Przyszła znów wiosna, ciepełko, można, a nawet trzeba ruszyć w plener. W tym roku trochę później, bo przez ostatnie dwa tygodnie byłem poza Szczytnem. Po powrocie, rzecz jasna, pierwsza obowiązkowa czynność, to przejrzenie miejscowej prasy, bo trzeba być na bieżąco.
Bardzo ważny wiosenny temat to prace nad pierwszą w powiecie prawdziwą inwestycją w turystykę czyli ścieżka rowerowa do Biskupca. Widać, że są kłopoty, że nie wszystkim chce się do tego podejść poważnie. Najważniejsze, że Starosta i jego urząd nie odpuszcza i prace w ten czy inny sposób, ale posuwają się do przodu i jest szansa na w miarę szybkie uruchomienie. Jeżeli mógłbym coś podpowiedzieć…
Planuje się wylać ścieżkę asfaltem. Z pewnością jest to lepsze niż wszechobecny polbruk. Może przyszli projektanci tej inwestycji rozważą położenie tam nawierzchni szutrowej? Jak już wspominałem na Kaszubach są już setki kilometrów tras rowerowych. Różnych, z kostki, asfaltowych, ale na terenach leśnych najlepiej sprawdza się nawierzchnia szutrowa. Nawet po makabrycznym huraganie przywrócenie do ruchu rowerowych tras śródleśnych najszybciej udało się właśnie przy tych nawierzchniach. To taka mała podpowiedź.

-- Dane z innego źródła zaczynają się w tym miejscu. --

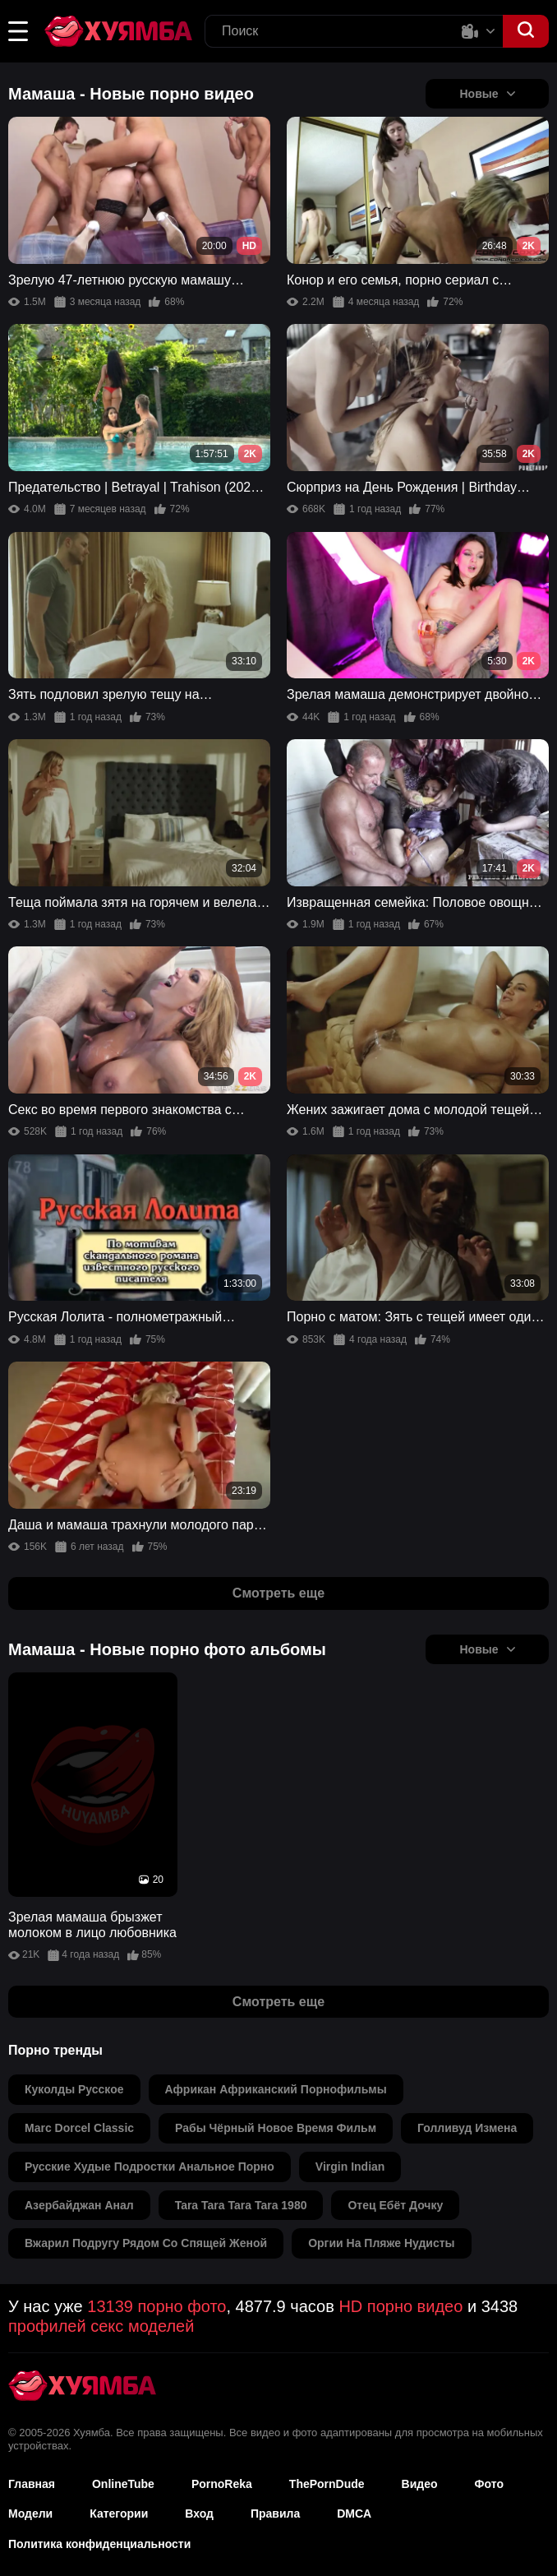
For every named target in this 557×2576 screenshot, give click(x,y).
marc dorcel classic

A teraz skąd moje wzburzenie. Otóż wyjechałem na pierwsze dłuższe wycieczki rowerowe. Wokół miasta, lasami do sąsiednich gmin. Wiosna jest piękna, na szosach (!) i leśnych duktach wyjątkowo dużo biegaczy, rowerzystów też nie brakuje. I cóż widzą moje kaprawe oczęta? Syfilis totalis, jak mawiał szef mojej kompanii w pamiętnym Studium Wojskowym UMK. Dosłownie tony wszelkiego rodzaju badziewia, śmieci i jeszcze raz śmieci. Zaśmiecone lasy, pobocza dróg, peryferyjne ulice w mieście i już w gminie. Takiego bałaganu nie było jeszcze nigdy!

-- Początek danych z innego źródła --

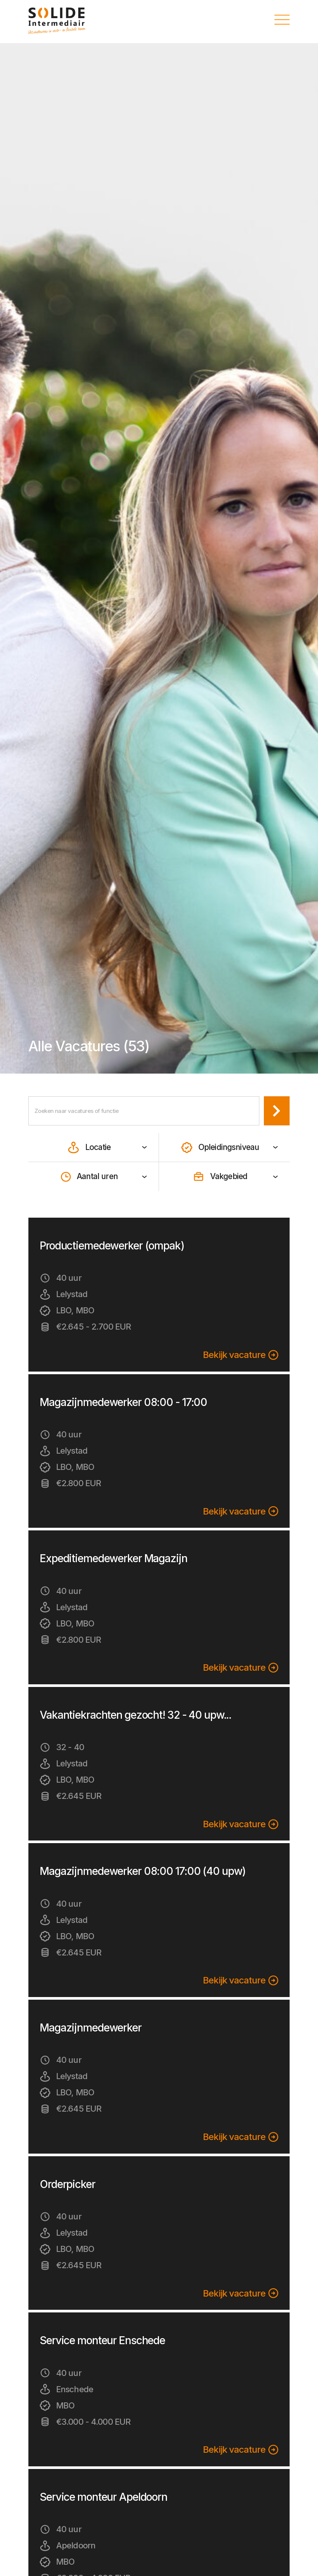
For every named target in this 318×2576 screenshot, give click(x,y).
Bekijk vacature (240, 1355)
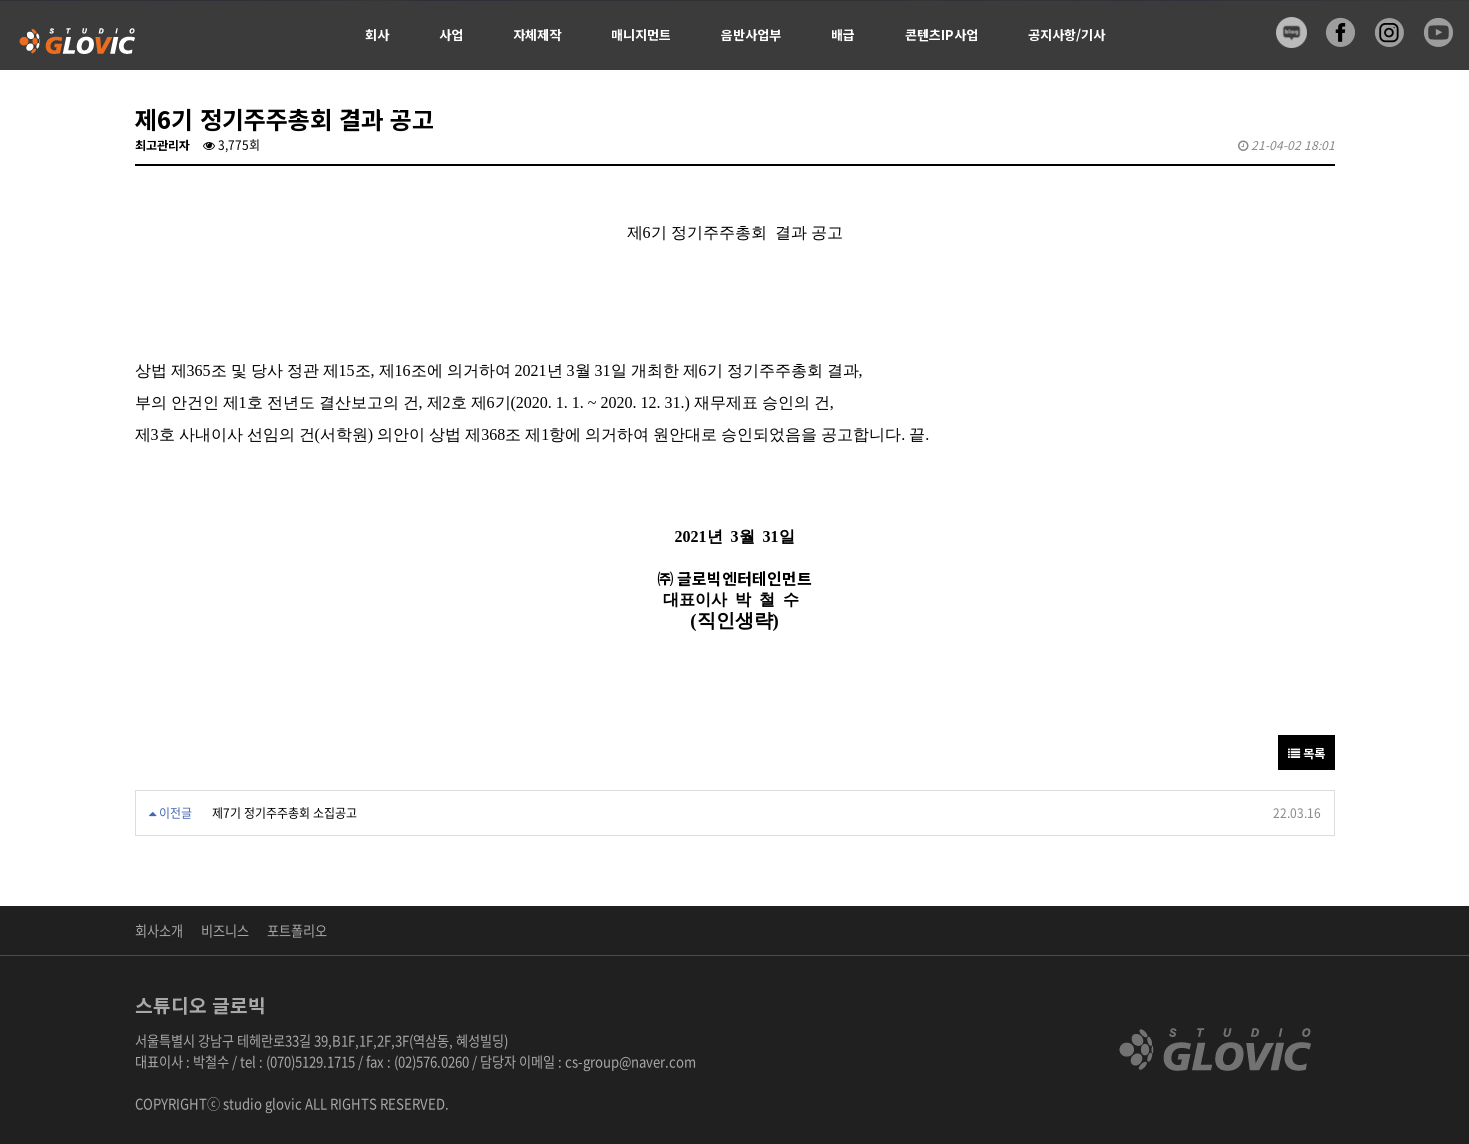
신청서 (383, 104)
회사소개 (159, 930)
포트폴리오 (297, 930)
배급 (843, 34)
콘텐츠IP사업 (941, 34)
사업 (451, 34)
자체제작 (537, 34)
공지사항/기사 (1066, 34)
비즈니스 (225, 930)
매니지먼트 (641, 34)
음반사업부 (751, 34)
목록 (1306, 752)
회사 (377, 34)
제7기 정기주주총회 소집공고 (284, 813)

I niech nikt nie ściemnia, że to pozostałość po turystach, działkowiczach itp. Znaczna część worków już porozwalanych przez zwierzaki to całkowicie świeże śmieci, efekt świątecznych porządków! Jadę sobie podmiejską uliczką, na której stoją piękne nowe domy, można powiedzieć wille i prawie pałacyki. Trawka już równo przycięta, krzaczki takoż, wszechobecna kostka pięknie wymyta. Porządek aż w oczy kole. A zaraz za płotem na nieużytkach, w przydrożnych rowach pełno wszelkiego śmiecia. Począwszy od odpadów z kuchni po resztki po telewizorach, pralkach czy lodówkach. Do jasnej cholery, jeżeli stać mnie na wybudowanie pięknej posiadłości, to czy koniecznie muszę oszczędzać kilkadziesiąt złotych na zamówieniu np. kontenera do wywiezienia bałaganu po budowie?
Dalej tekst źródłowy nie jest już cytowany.